If you don't provide ACK or Review to patches, how should Thomas know that it 
is ready for merging?


-Morten

> From: Morten Brørup [mailto:m...@smartsharesystems.com]
> Sent: Wednesday, 16 November 2022 18.39
> 
> > From: Honnappa Nagarahalli [mailto:honnappa.nagaraha...@arm.com]
> > Sent: Wednesday, 16 November 2022 17.27
> >
> > <snip>
> >
> > > > >
> > > > > Micro-optimization:
> > > > > Reduced the most likely code path in the generic put function
> by
> > > > moving an
> > > > > unlikely check out of the most likely code path and further
> down.
> > > > >
> > > > > Also updated the comments in the function.
> > > > >
> > > > > v2 (feedback from Andrew Rybchenko):
> > > > > * Modified comparison to prevent overflow if n is really huge
> and
> > > > > len
> > > > is
> > > > >   non-zero.
> > > > > * Added assertion about the invariant preventing overflow in
> the
> > > > >   comparison.
> > > > > * Crossing the threshold is not extremely unlikely, so removed
> > > > likely()
> > > > >   from that comparison.
> > > > >   The compiler will generate code with optimal static branch
> > > > prediction
> > > > >   here anyway.
> > > > >
> > > > > Signed-off-by: Morten Brørup <m...@smartsharesystems.com>
> > > > > ---
> > > > >  lib/mempool/rte_mempool.h | 36 ++++++++++++++++++++-----------
> --
> > ---
> > > > >  1 file changed, 20 insertions(+), 16 deletions(-)
> > > > >
> > > > > diff --git a/lib/mempool/rte_mempool.h
> > b/lib/mempool/rte_mempool.h
> > > > > index 9f530db24b..dd1a3177d6 100644
> > > > > --- a/lib/mempool/rte_mempool.h
> > > > > +++ b/lib/mempool/rte_mempool.h
> > > > > @@ -1364,32 +1364,36 @@ rte_mempool_do_generic_put(struct
> > > > > rte_mempool *mp, void * const *obj_table,  {
> > > > >       void **cache_objs;
> > > > >
> > > > > -     /* No cache provided */
> > > > > +     /* No cache provided? */
> > > > >       if (unlikely(cache == NULL))
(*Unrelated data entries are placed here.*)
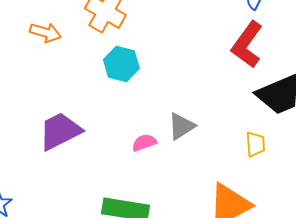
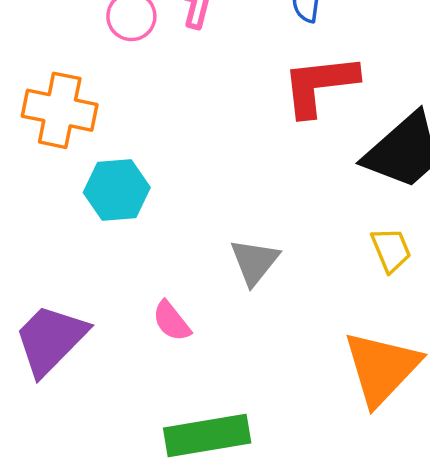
red L-shape: (247, 45) -> (320, 85), turned 66
pink semicircle: (144, 143) -> (171, 321), moved, turned -90

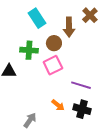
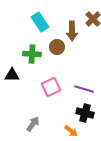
pink square: (53, 65) -> (51, 87), moved
orange arrow: (58, 105) -> (71, 131), moved

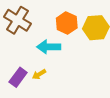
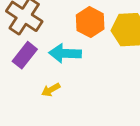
purple rectangle: (18, 77) -> (25, 55), moved

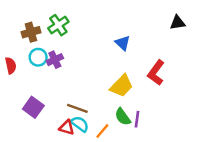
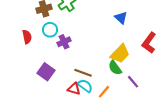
purple cross: (55, 60) -> (64, 42), moved
green semicircle: (123, 117) -> (115, 68), moved
purple line: (137, 119) -> (133, 82), turned -48

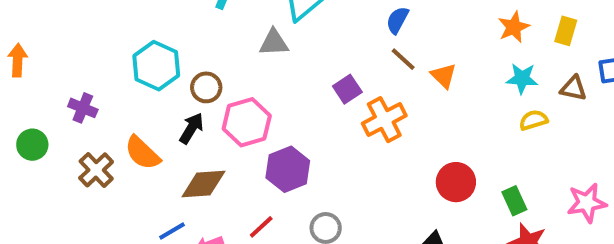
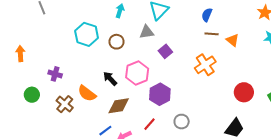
brown line: (403, 59) -> (212, 34), turned -32
cyan hexagon: (156, 66) -> (87, 34), moved
brown circle: (206, 87) -> (116, 42), moved
purple square: (347, 89) -> (165, 51), moved
black arrow: (192, 128) -> (110, 79), turned -70

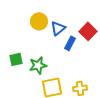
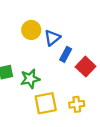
red square: (88, 31) -> (86, 67), moved

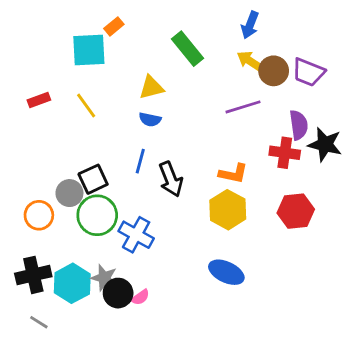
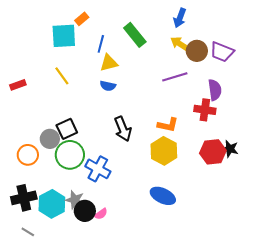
red rectangle: (39, 100) -> (18, 85), moved
black star: (325, 144) -> (230, 149), moved, size x0.7
blue line: (140, 161) -> (101, 44), moved

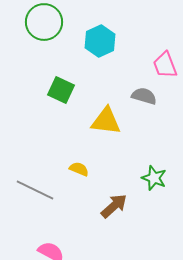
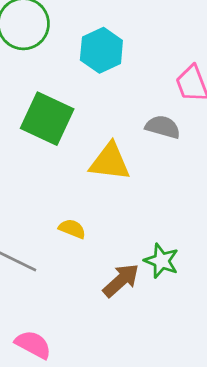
green square: (61, 90) -> (47, 119), size x1.4
green star: (154, 178) -> (161, 261), moved

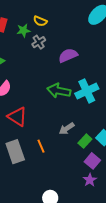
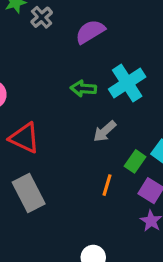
green arrow: (59, 91) -> (83, 89), size x0.7
gray arrow: (67, 129) -> (105, 131), moved
orange line: (41, 146) -> (107, 185), moved, turned 48

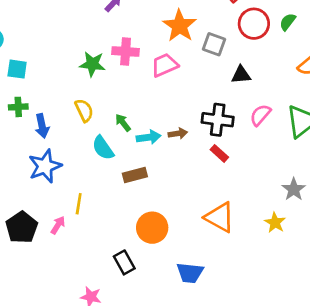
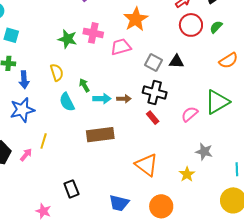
gray square: (214, 44) -> (153, 63), moved
pink semicircle: (260, 115) -> (190, 114), moved
brown rectangle: (135, 175) -> (100, 135), moved, size x1.5
gray star: (294, 189) -> (204, 152), turned -30
orange circle: (152, 228) -> (161, 206), moved

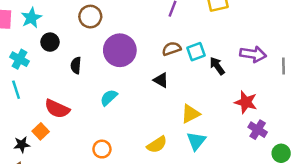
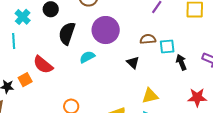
black semicircle: (76, 65) -> (67, 33), size x1.6
cyan semicircle: (109, 97) -> (87, 57), moved
red star: (246, 102) -> (197, 97), turned -30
> > > > >               goto driver_enqueue;
> > > > >
> > > > > -     /* increment stat now, adding in mempool always success */
> > > > > +     /* Increment stats now, adding in mempool always succeeds.
> > */
> > > > >       RTE_MEMPOOL_CACHE_STAT_ADD(cache, put_bulk, 1);
> > > > >       RTE_MEMPOOL_CACHE_STAT_ADD(cache, put_objs, n);
> > > > >
> > > > > -     /* The request itself is too big for the cache */
> > > > > -     if (unlikely(n > cache->flushthresh))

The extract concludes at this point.